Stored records
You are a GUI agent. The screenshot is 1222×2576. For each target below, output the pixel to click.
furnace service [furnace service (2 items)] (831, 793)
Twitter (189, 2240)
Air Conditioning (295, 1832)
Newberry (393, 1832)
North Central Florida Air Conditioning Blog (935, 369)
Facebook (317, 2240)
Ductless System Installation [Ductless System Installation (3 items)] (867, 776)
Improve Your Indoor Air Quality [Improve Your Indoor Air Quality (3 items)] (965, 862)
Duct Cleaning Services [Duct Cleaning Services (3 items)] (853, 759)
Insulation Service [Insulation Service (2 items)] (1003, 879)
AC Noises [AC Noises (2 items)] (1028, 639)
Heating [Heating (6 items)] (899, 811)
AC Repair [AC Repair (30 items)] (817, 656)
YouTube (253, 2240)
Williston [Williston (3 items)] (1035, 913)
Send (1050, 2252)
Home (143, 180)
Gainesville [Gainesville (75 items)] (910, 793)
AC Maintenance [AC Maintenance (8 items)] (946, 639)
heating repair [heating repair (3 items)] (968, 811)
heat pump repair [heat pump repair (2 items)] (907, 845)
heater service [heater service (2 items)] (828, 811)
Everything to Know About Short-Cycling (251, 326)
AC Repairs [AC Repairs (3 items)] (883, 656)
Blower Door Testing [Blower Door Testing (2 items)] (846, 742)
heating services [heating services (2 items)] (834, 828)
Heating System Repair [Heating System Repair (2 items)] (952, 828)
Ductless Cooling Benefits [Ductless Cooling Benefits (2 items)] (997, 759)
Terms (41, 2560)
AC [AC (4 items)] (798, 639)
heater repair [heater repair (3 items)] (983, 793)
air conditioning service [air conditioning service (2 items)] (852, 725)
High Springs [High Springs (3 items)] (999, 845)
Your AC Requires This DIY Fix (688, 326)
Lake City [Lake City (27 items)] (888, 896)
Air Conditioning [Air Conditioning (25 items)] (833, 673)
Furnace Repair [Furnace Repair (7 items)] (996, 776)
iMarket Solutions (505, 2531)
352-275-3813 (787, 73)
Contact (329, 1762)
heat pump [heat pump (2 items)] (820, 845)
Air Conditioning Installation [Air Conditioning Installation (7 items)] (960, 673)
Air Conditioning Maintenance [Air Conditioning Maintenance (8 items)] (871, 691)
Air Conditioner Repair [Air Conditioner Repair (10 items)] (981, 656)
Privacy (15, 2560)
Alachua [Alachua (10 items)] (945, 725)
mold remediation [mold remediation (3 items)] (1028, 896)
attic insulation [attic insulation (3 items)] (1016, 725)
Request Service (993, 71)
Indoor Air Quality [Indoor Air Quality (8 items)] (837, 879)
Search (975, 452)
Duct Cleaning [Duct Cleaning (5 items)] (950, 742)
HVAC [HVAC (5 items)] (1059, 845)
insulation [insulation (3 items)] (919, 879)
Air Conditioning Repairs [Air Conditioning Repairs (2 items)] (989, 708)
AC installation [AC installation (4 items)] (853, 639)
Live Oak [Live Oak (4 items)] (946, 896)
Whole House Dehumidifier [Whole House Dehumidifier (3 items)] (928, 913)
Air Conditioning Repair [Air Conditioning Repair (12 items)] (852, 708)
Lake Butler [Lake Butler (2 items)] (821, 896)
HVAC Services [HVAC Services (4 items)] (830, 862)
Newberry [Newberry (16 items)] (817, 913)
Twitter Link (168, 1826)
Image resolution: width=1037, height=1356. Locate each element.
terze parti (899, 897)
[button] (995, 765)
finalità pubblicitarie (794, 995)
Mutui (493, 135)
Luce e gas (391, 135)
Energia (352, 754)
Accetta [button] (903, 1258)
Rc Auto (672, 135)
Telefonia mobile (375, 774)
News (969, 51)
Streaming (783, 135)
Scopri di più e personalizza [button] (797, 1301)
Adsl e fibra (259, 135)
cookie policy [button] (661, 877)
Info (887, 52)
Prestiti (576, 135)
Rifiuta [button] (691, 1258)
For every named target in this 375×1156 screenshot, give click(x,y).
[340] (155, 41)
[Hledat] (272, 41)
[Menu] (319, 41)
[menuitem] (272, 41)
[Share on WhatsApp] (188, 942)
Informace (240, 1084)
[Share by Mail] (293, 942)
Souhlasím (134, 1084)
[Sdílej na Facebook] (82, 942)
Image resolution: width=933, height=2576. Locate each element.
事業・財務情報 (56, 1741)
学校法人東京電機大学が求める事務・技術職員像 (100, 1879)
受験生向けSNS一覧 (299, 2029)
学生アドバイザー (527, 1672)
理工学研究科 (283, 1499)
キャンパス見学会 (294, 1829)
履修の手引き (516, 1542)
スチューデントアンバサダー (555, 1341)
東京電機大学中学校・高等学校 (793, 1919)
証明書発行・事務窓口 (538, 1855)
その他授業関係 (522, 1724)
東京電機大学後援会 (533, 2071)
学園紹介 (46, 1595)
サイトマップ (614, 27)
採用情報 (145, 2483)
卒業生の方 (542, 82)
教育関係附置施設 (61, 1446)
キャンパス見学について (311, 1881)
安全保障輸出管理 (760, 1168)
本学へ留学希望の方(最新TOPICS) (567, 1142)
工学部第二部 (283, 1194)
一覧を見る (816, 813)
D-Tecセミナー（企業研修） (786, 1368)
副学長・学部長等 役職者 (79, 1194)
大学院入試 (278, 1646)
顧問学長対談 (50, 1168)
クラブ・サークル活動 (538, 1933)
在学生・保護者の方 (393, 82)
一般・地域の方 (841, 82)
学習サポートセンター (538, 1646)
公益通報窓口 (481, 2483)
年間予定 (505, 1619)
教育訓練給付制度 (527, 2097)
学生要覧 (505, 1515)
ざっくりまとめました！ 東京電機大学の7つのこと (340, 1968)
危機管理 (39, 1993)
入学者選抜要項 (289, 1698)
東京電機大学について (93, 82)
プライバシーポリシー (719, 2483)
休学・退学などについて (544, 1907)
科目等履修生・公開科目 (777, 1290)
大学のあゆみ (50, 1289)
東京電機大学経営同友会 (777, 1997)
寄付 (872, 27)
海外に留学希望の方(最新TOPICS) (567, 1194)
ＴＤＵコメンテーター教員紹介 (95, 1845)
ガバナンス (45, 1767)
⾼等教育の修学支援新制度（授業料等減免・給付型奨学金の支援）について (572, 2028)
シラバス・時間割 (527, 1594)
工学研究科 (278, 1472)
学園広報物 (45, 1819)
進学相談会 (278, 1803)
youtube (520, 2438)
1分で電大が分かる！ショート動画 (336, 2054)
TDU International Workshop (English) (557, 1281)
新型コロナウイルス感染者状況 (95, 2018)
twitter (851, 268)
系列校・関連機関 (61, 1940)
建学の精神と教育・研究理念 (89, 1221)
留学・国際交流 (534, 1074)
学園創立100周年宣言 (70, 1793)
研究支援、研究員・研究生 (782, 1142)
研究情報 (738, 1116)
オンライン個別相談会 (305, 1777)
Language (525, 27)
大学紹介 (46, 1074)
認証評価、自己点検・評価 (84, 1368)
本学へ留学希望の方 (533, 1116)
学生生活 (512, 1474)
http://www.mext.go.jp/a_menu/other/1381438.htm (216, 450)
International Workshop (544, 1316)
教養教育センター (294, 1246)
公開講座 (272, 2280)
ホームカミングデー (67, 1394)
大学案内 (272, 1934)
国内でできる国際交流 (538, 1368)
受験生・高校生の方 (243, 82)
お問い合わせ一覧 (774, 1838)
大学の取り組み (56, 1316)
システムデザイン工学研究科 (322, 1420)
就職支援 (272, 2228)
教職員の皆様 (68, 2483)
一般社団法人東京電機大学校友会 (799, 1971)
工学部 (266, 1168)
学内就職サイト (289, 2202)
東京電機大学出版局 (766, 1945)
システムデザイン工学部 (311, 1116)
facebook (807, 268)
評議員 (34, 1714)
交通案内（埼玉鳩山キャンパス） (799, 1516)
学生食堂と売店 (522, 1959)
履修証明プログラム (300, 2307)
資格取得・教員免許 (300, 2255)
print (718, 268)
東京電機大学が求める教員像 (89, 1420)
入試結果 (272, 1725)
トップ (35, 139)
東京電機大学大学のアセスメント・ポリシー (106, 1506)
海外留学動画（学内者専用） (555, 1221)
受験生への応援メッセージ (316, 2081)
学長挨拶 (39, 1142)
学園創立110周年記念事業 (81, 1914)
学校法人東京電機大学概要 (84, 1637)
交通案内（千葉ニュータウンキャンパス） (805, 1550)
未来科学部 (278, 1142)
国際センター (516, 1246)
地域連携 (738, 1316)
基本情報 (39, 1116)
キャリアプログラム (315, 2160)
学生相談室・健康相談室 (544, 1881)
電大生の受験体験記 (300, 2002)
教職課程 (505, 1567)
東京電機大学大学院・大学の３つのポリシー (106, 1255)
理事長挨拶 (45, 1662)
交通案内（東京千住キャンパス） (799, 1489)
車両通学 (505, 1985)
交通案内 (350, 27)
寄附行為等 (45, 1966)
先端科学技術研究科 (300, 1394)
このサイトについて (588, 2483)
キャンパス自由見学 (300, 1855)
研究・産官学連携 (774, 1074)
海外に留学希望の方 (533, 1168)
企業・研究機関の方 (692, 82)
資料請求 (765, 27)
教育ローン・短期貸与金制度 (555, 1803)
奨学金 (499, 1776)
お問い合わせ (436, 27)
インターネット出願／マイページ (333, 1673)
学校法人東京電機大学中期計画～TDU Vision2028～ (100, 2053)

**YOUR OBJECTIVE:** Find the line with "Your AC Requires This DIY Fix (688, 326)" in the entries above. Retype it and each line after it, exactly, through the line with "Adsl e fibra (259, 135)", and stop there.

**OUTPUT OF THE EXERCISE:**
Your AC Requires This DIY Fix (688, 326)
Lake City [Lake City (27 items)] (888, 896)
Air Conditioning [Air Conditioning (25 items)] (833, 673)
Furnace Repair [Furnace Repair (7 items)] (996, 776)
iMarket Solutions (505, 2531)
352-275-3813 (787, 73)
Contact (329, 1762)
heat pump [heat pump (2 items)] (820, 845)
Air Conditioning Installation [Air Conditioning Installation (7 items)] (960, 673)
Air Conditioning Maintenance [Air Conditioning Maintenance (8 items)] (871, 691)
Air Conditioner Repair [Air Conditioner Repair (10 items)] (981, 656)
Privacy (15, 2560)
Alachua [Alachua (10 items)] (945, 725)
mold remediation [mold remediation (3 items)] (1028, 896)
attic insulation [attic insulation (3 items)] (1016, 725)
Request Service (993, 71)
Indoor Air Quality [Indoor Air Quality (8 items)] (837, 879)
Search (975, 452)
Duct Cleaning [Duct Cleaning (5 items)] (950, 742)
HVAC [HVAC (5 items)] (1059, 845)
insulation [insulation (3 items)] (919, 879)
Air Conditioning Repairs [Air Conditioning Repairs (2 items)] (989, 708)
AC installation [AC installation (4 items)] (853, 639)
Live Oak [Live Oak (4 items)] (946, 896)
Whole House Dehumidifier [Whole House Dehumidifier (3 items)] (928, 913)
Air Conditioning Repair [Air Conditioning Repair (12 items)] (852, 708)
Lake Butler [Lake Butler (2 items)] (821, 896)
HVAC Services [HVAC Services (4 items)] (830, 862)
Newberry [Newberry (16 items)] (817, 913)
Twitter Link (168, 1826)
Image resolution: width=1037, height=1356. Locate each element.
terze parti (899, 897)
[button] (995, 765)
finalità pubblicitarie (794, 995)
Mutui (493, 135)
Luce e gas (391, 135)
Energia (352, 754)
Accetta [button] (903, 1258)
Rc Auto (672, 135)
Telefonia mobile (375, 774)
News (969, 51)
Streaming (783, 135)
Scopri di più e personalizza [button] (797, 1301)
Adsl e fibra (259, 135)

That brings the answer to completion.